At this point in the series of articles on the Data Analytic Lifecycle, raw data has been identified and imported into a Data Analytics sandbox. The data (a mix of structured and unstructured data) is depicted below. Contained within the sandbox now lies a large amount of data representing research and innovation activities occurring globally throughout my corporation (EMC).
At this point in the lifecycle it is recommended that the data scientists and engineers begin to “get used to the data”. This means that they can use any number of tools to inspect the format, structure, and quality of the data. They have already immersed themselves into the analytic plan generated in Phase 1, and they are likely looking for data sources to validate the hypotheses in the analytic plan.
This process will almost certainly identify “gaps” in the data that will prevent the data scientists from being able to prove or disprove the hypotheses.
At my corporation we have created a volunteer team of data scientists that ensure that our approach scales globally. One of these data scientists is Vladimir Suvorov of Saint Petersburg, Russia. Vladimir described the tools and approach he used to explore the data:
R-studio provides the easiest way for initially examining the data placed within a sandbox. R-studio provides a simple connection string and SQL query on one side and a powerful statistics and graphing package on the other. Besides that, R is open-source software, so it can present additional value for the community. I recommend R for fast prototyping and quick summaries of the data.
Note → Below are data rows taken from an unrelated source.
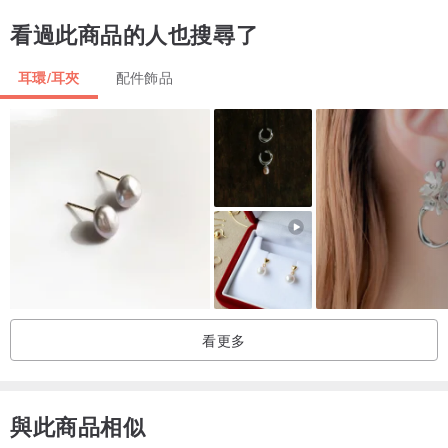
看過此商品的人也搜尋了
耳環/耳夾
配件飾品
看更多
與此商品相似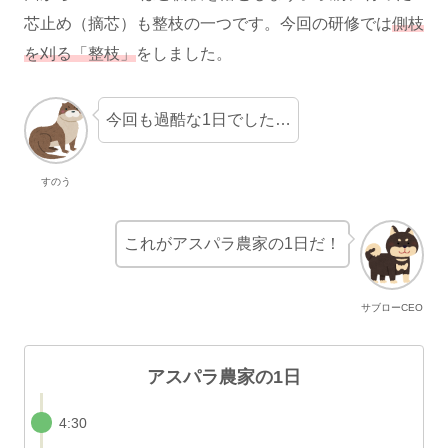
芯止め（摘芯）も整枝の一つです。今回の研修では
側枝
を刈る「整枝」
をしました。
今回も過酷な1日でした…
すのう
これがアスパラ農家の1日だ！
サブローCEO
アスパラ農家の1日
4:30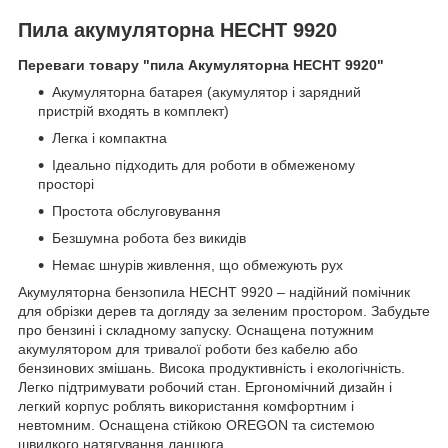
Пила акумуляторна HECHT 9920
Переваги товару "пила Акумуляторна HECHT 9920"
Акумуляторна батарея (акумулятор і зарядний
пристрій входять в комплект)
Легка і компактна
Ідеально підходить для роботи в обмеженому
просторі
Простота обслуговування
Безшумна робота без викидів
Немає шнурів живлення, що обмежують рух
Акумуляторна бензопила HECHT 9920 – надійний помічник
для обрізки дерев та догляду за зеленим простором. Забудьте
про бензині і складному запуску. Оснащена потужним
акумулятором для тривалої роботи без кабелю або
бензинових змішань. Висока продуктивність і екологічність.
Легко підтримувати робочий стан. Ергономічний дизайн і
легкий корпус роблять використання комфортним і
невтомним. Оснащена стійкою OREGON та системою
швидкого натягування ланцюга.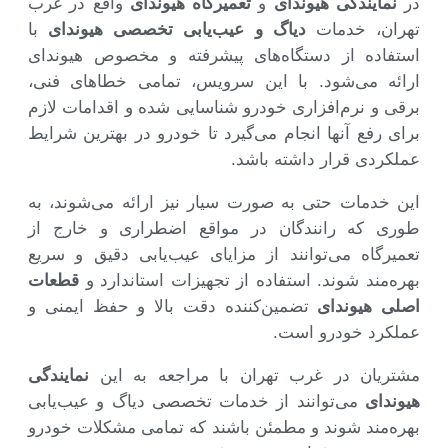
در
نمایندگی هیوندای
و
تعمیرگاه هیوندای
واقع در غرب
تهران، خدمات
دیاگ و عیب‌یابی تخصصی هیوندای
با
استفاده از دستگاه‌های پیشرفته و مخصوص هیوندای
ارائه می‌شود. با این سرویس، تمامی خطاهای فنی،
برقی و نرم‌افزاری خودرو شناسایی شده و اقدامات لازم
برای رفع آنها انجام می‌گیرد تا خودرو در بهترین شرایط
عملکردی قرار داشته باشد.
این خدمات حتی به صورت سیار نیز ارائه می‌شوند، به
طوری که رانندگان در مواقع اضطراری و خارج از
تعمیرگاه می‌توانند از مزایای عیب‌یابی دقیق و سریع
بهره‌مند شوند. استفاده از تجهیزات استاندارد و
قطعات
اصلی هیوندای
تضمین‌کننده دقت بالا و حفظ ایمنی و
عملکرد خودرو است.
مشتریان در غرب تهران با مراجعه به این
نمایندگی
هیوندای
می‌توانند از خدمات تخصصی دیاگ و عیب‌یابی
بهره‌مند شوند و مطمئن باشند که تمامی مشکلات خودرو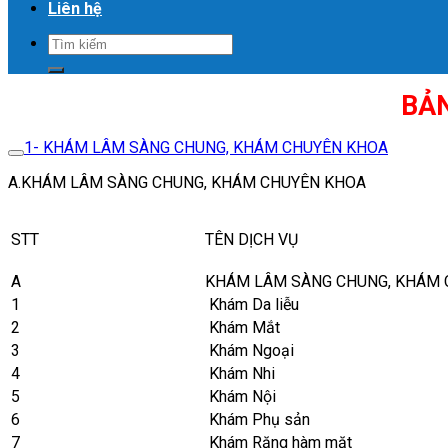
Liên hệ
BẢN
1- KHÁM LÂM SÀNG CHUNG, KHÁM CHUYÊN KHOA
A.KHÁM LÂM SÀNG CHUNG, KHÁM CHUYÊN KHOA
STT
TÊN DỊCH VỤ
A
KHÁM LÂM SÀNG CHUNG, KHÁM 
1
Khám Da liễu
2
Khám Mắt
3
Khám Ngoại
4
Khám Nhi
5
Khám Nội
6
Khám Phụ sản
7
Khám Răng hàm mặt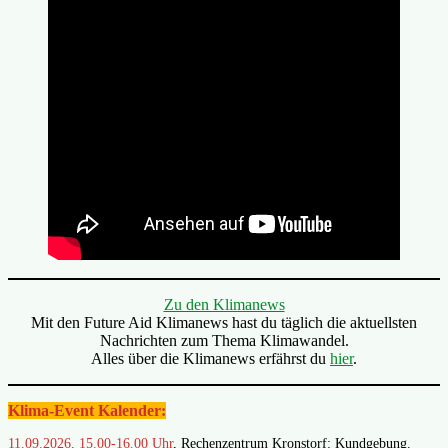
Zu den Klimanews
Mit den Future Aid Klimanews hast du täglich die aktuellsten
Nachrichten zum Thema Klimawandel.
Alles über die Klimanews erfährst du
hier
.
Klima-Event Kalender:
11.09.2026, 15.00-16.00 Uhr
, Rechenzentrum Kronstorf: Kundgebung.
Vladimir created a chart that focuses solely on university activities. This chart uses color coding techniques to categorize the types of university activities that have occurred in previous months. What is actually happening here is broadly considered “data exploration”. In this phase, people like Vladimir explore the data, assess data quality, examine basic information about the data itself (relationships in the data, trends, etc.), and they try to understand what kind of data they actually have. This lets them form ideas of how they can test in future phases, and what kinds of insights they may be able to drive towards.
Vladimir’s simple visual chart shows the pace of visits to universities (yellow), as well the emergence of a dark blue color, which represents meetings of the Research Advisory Team (RAT) for the purpose of discussing university research funding for 2012. These meetings continue throughout the first quarter of the current year (2012-03).
The relatively small amount of employee lectures at universities (red) and professor visits to EMC (aqua) is a potential indicator that programs could be put in place to accelerate these types of exchanges.
This chart falls under the category of “descriptive statistics”.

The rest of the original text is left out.